Individual farmers may yet face obligations for greenhouse gas emissions on their farms.
The Government and industry are still debating where the point of obligation for emissions should lie, with the Government favouring placing liability with primary industry processors but farmers and the industry preferring individual farmers.
Federated Farmers policy analyst Jacob Haronga said for ease of administering greenhouse gas emissions, the Government would rather deal with 40 processors than 30,000 farmers, but the proposed Bill would allow farmers to opt in to the emissions trading scheme (ETS).
Details on how it would work were still to be finalised.
A partner in the Wellington law firm Buddle Findlay, Alastair Hercus, was urging farmers to become involved in the process, saying the Government has a deadline of June 30, 2010, when the industry had to decide where the point of obligation would be.
Mr Hercus said by the middle of next year, the sector should have an idea what it wanted so systems could be designed, policy developed and the farming sector educated.
Placing obligation on processors such as dairy and meat companies meant emissions would be averaged over all suppliers.
Mr Hercus said farmers would be charged for each animal or kilogram of milk solids, with little or no recognition of individual attempts to reduce greenhouse gas emissions, the class of stock they carried or farm management.
He said farmers needed to be involved in the policy decisions, because the ETS was not going to go away.
"Even if you might think there is going to be a change in Government, there will still be a policy, no doubt about it."
Mr Haronga said a working party convened by the Ministry of Agriculture and Forestry was preparing recommendations for the Government and he felt the point of obligation could be placed with farmers.
"We should be able to get the point of obligation to the farm level. It might take a bit of a fight to get Government there, but I think we can get them there."
The Government's reservations were over how it would work, but the committee felt the Overseer nutrient management programme could have a role.
Mr Haronga said it was already in use on 90% of dairy farms and used the same algorithms as Government systems, but needed some changes to become an emissions calculator.
To make the processor the point of obligation meant the ETS would be based on outputs only, he said.

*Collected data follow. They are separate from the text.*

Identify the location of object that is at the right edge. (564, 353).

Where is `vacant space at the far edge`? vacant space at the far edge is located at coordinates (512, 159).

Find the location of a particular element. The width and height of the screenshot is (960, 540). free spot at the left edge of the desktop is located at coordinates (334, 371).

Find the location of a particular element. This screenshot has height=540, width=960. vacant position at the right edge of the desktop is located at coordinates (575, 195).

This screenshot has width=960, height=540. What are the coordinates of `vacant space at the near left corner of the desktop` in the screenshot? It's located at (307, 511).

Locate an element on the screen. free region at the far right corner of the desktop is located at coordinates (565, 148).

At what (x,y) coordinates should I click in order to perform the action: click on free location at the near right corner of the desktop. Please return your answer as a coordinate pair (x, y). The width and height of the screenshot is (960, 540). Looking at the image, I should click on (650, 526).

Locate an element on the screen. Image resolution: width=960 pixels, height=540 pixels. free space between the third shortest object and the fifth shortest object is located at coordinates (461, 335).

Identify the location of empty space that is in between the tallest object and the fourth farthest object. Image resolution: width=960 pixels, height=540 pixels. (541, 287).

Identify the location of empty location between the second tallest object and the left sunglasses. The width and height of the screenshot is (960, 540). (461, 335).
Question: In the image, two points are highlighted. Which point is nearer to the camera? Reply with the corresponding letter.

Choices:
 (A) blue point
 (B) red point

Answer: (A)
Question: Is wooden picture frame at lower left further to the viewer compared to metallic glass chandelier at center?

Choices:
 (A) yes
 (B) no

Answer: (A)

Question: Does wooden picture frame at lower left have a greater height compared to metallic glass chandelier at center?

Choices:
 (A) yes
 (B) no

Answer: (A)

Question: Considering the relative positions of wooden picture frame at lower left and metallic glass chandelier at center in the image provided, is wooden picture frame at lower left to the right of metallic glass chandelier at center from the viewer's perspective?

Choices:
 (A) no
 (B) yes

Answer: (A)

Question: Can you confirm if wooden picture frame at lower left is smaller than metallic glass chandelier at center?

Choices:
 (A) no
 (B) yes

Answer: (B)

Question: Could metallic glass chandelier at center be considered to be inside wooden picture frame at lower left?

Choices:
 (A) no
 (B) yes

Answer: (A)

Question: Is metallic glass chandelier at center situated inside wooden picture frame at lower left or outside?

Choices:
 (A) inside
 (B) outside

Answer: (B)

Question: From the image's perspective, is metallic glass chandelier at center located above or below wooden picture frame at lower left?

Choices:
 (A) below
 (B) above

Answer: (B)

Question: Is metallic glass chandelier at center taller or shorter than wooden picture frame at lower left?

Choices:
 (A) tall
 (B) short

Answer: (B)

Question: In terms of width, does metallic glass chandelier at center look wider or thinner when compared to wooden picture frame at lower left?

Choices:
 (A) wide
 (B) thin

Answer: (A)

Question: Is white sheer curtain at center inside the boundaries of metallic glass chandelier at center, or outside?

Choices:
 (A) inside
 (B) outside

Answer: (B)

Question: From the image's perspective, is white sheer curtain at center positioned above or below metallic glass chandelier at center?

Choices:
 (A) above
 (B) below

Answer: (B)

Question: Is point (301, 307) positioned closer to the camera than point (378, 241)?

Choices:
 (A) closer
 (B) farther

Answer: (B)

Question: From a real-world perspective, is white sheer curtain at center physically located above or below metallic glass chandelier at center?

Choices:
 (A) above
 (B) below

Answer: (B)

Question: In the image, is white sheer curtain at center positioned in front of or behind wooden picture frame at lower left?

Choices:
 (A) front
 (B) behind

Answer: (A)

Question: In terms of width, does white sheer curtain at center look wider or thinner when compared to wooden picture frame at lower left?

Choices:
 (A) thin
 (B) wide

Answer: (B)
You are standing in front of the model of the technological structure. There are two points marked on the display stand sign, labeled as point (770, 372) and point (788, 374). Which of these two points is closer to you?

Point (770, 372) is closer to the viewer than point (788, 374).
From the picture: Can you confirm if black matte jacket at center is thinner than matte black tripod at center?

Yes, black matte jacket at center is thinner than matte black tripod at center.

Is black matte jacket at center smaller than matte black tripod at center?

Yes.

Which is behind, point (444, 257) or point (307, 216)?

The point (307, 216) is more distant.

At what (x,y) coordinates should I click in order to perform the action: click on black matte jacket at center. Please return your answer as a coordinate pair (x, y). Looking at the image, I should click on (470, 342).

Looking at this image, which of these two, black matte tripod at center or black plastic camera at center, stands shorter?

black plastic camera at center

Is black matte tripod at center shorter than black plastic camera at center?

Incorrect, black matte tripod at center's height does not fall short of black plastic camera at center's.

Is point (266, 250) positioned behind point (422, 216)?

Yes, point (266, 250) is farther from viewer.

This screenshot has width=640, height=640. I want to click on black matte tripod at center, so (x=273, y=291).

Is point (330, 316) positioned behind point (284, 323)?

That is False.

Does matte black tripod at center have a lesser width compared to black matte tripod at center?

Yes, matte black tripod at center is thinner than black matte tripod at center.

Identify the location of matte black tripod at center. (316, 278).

It took no account of the variety of output production throughout the country or the complexity for processors who would have to manage and be required to buy New Zealand Units to cover the industry's greenhouse gas emissions.

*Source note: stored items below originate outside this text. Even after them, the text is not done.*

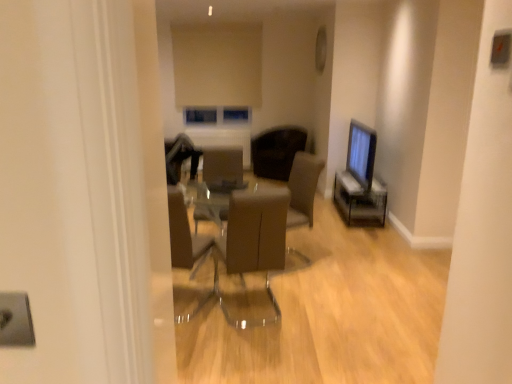 Question: From their relative heights in the image, would you say matte black monitor at right is taller or shorter than matte brown armchair at center?

Choices:
 (A) tall
 (B) short

Answer: (B)

Question: Looking at their shapes, would you say matte black monitor at right is wider or thinner than matte brown armchair at center?

Choices:
 (A) wide
 (B) thin

Answer: (B)

Question: Considering the real-world distances, which object is closest to the brown leather chair at center, the 1th chair positioned from the bottom?

Choices:
 (A) brown leather chair at center, arranged as the second chair when viewed from the front
 (B) matte black monitor at right
 (C) matte brown armchair at center

Answer: (C)

Question: Which is farther from the matte black monitor at right?

Choices:
 (A) matte brown armchair at center
 (B) brown leather chair at center, acting as the 1th chair starting from the front
 (C) brown leather chair at center, which ranks as the 1th chair in top-to-bottom order

Answer: (B) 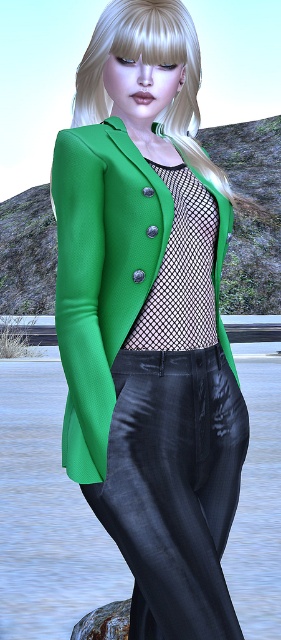 Can you confirm if shiny black pants at center is smaller than green textured coat at center?

Yes, shiny black pants at center is smaller than green textured coat at center.

Does shiny black pants at center lie behind green textured coat at center?

Yes, shiny black pants at center is further from the viewer.

Who is more distant from viewer, (116,406) or (60,138)?

The point (60,138) is more distant.

Locate an element on the screen. This screenshot has width=281, height=640. shiny black pants at center is located at coordinates (173, 486). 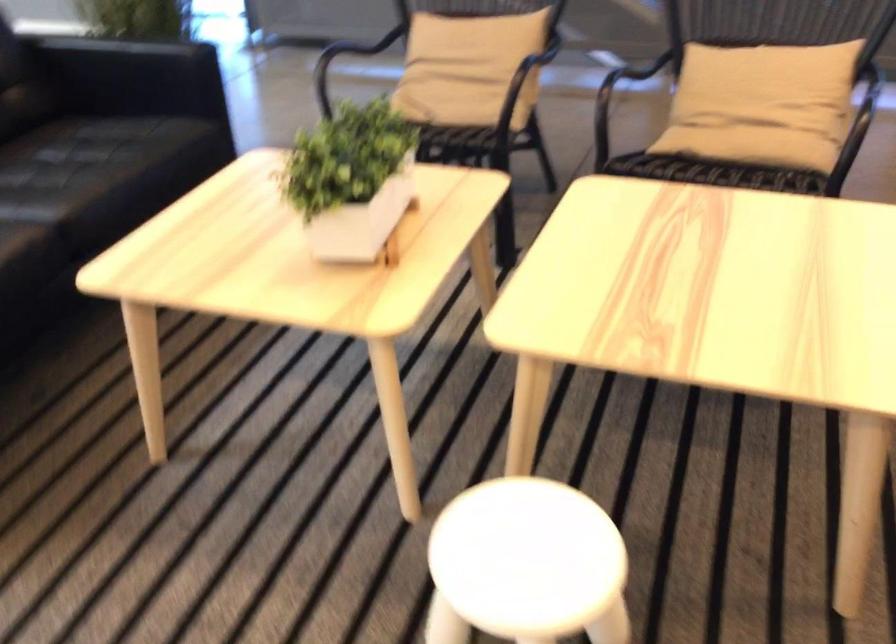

The ETS was a different issue to the Kyoto Protocol, which was about Governments committing to reduce greenhouse gas emissions.
Federation climate change spokesman Frank Brenmuhl said in the organisation's update magazine business and industry could immediately invest in technology to reduce greenhouse gas emissions such as more efficient transport systems and energy use.
That option was not yet available to agriculture, yet New Zealand was leading the world on climate change when its most important export, food and fibre, was its greatest generator of greenhouse gas.
"The reality is that farming is in an unfortunate position. Food and fibre producers are being targeted, yet there is little they can do at this point beyond reducing output.
"Reducing farm emissions is more difficult than was hoped and the ETS could simply result in a tax on the food and fibre sectors."
He said the level of carbon emissions per unit of production from New Zealand farmers was the world's lowest.
Mr Brenmuhl likened designing the ETS to designing a new monetary system.